Mettons de côté l’interdiction des signes religieux aux employés de l’État qui exercent des fonctions coercitives – certes importante, mais symbolique – , et attaquons-nous aux discriminations que subissent les arabo-musulmans.

Tentons d’améliorer l’intégration des immigrants, la francisation des nouveaux arrivants, la représentativité du secteur public, la place des minorités sur le marché du travail. Adoptons rapidement le projet de loi 98 qui vise à faciliter la reconnaissance des formations, puis ensuite seulement, renforçons le projet de loi 62 sur la neutralité religieuse de l’État.

Attendons, donc… mais sans faire l’autruche comme le fait Philippe Couillard.

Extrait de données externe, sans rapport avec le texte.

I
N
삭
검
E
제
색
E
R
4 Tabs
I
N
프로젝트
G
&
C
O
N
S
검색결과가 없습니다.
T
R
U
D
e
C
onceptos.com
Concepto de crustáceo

Bien qu’il ait eu les mots justes et l’attitude de circonstance ces dernières semaines, l’insistance avec laquelle il évoque « un problème inexistant » devient de plus en plus fâcheuse, voire provocante.

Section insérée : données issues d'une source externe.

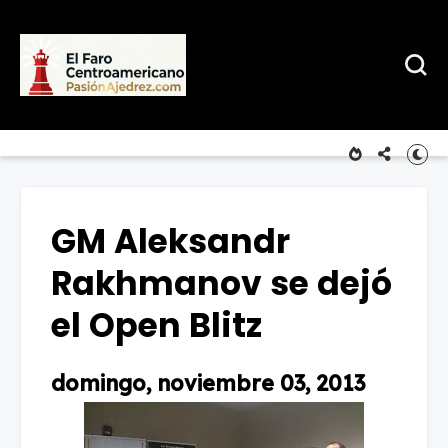
GM Aleksandr
Rakhmanov se dejó
el Open Blitz
domingo, noviembre 03, 2013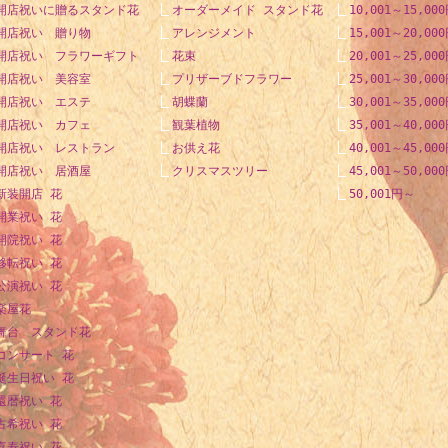
開店祝いに贈るスタンド花
オーダーメイド スタンド花
10,001～15,00
開店祝い 贈り物
アレンジメント
15,001～20,00
開店祝い フラワーギフト
花束
20,001～25,00
開店祝い 美容室
プリザーブドフラワー
25,001～30,00
開店祝い エステ
胡蝶蘭
30,001～35,00
開店祝い カフェ
観葉植物
35,001～40,00
開店祝い レストラン
お供え花
40,001～45,00
開店祝い 居酒屋
クリスマスツリー
45,001～50,00
新装開店 花
50,001円～
開業祝い 花
開院祝い 花
移転祝い 花
公演祝い 花
楽屋花
舞台 スタンド花
コンサート 花
誕生日祝い 花
還暦祝い 花
古希祝い 花
喜寿祝い 花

Le problème est en effet bien réel et ne se mesure pas au nombre de juges qui portent le hidjab. Le problème est ce malaise ressenti chaque fois que la laïcité de l’État est remise en question, que des demandes d’accommodements semblent non raisonnables, que l’égalité hommes-femmes est ébranlée.

Or ce malaise mérite aussi une réponse du législateur dans le respect des droits et libertés de la minorité… mais pas tout de suite. Pas au lendemain de l’attentat qui a confirmé la stigmatisation dont sont victimes les Québécois de confession musulmane.